DES MOINES, Iowa (AP) - Budget haggling continued in the Iowa Legislature Monday, as lawmakers seek a compromise financial deal for the next fiscal year.

Leaders in the Republican-led House and Democratic-majority Senate were working to resolve their differences. The two sides must agree on an overall spending level and how much new money to provide for K-12 education. A compromise could include an increase in basic aid for schools, plus a one-time payment.

Senate Majority Leader Mike Gronstal, a Council Bluffs Democrat, says he would “love to get done” with the budget this week, which would mean they could adjourn. But he cautioned that might not be possible. He said the education compromise was a concept that had been “discussed on both sides with some interest.”

Legislators must resolve the budget for the fiscal year that starts July 1 before they can conclude the session; daily expense payments for lawmakers ended May 1. Budget bills are moving through the legislative process and were being discussed in negotiating committees Monday.

Rep. Chuck Soderberg, a Republican from Le Mars who chairs the House Appropriations Committee, said there were limited new dollars available, making for tight budgets.

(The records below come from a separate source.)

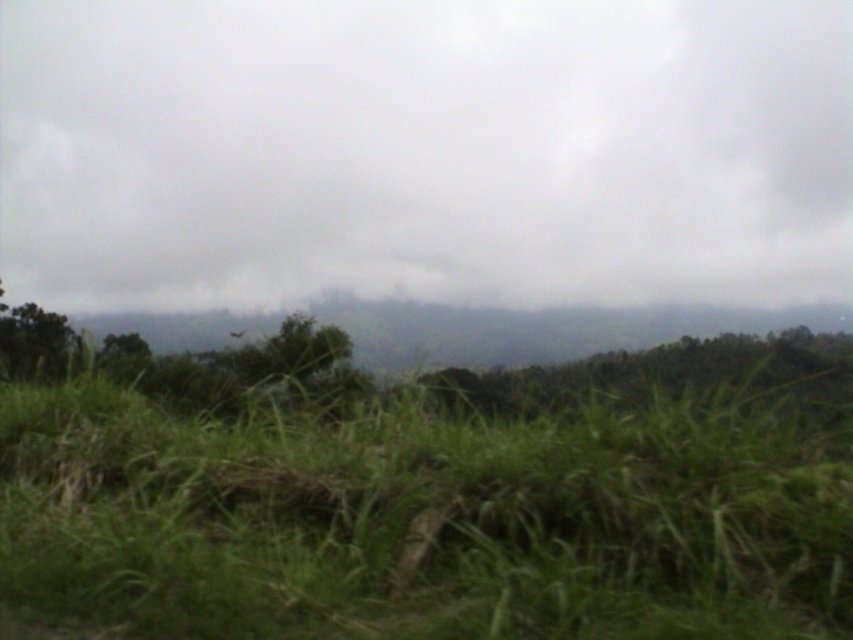 Question: Which object is the closest to the green grassy field at lower center?

Choices:
 (A) gray cloudy sky at upper center
 (B) green leafy tree at center

Answer: (B)

Question: Among these objects, which one is nearest to the camera?

Choices:
 (A) green leafy tree at center
 (B) green grassy field at lower center

Answer: (B)

Question: Which point is farther from the camera taking this photo?

Choices:
 (A) (13, 536)
 (B) (310, 65)

Answer: (B)

Question: Can you confirm if green grassy field at lower center is smaller than green leafy tree at center?

Choices:
 (A) no
 (B) yes

Answer: (B)

Question: Is gray cloudy sky at upper center positioned at the back of green leafy tree at center?

Choices:
 (A) no
 (B) yes

Answer: (B)

Question: Is green grassy field at lower center closer to the viewer compared to green leafy tree at center?

Choices:
 (A) no
 (B) yes

Answer: (B)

“I think this year, if there’s a message, it’s living within our means,” he said, noting that in the House proposal many departments face a budget cut.

The major sticking point this year has been how much money is available to spend. Senate Democrats and Gov. Terry Branstad support using some surplus money to balance the budget, but House Republicans say the state should not spend more than the projected revenue for the coming fiscal year.

With the Senate and Gov. Terry Branstad proposing overall general fund budgets of about $7.34 billion and House Republicans seeking to spend $7.17 billion, the numbers are not far apart.

Branstad said Monday that he’d like lawmakers to agree on school funding for the next two school years.

“We do not want to have another fight over supplemental state aid next year. Schools this year have had to wait way beyond what’s a reasonable time,” he said.

Gronstal would not commit to meeting that demand, saying Democrats have their own priorities and “you don’t always get what you want.”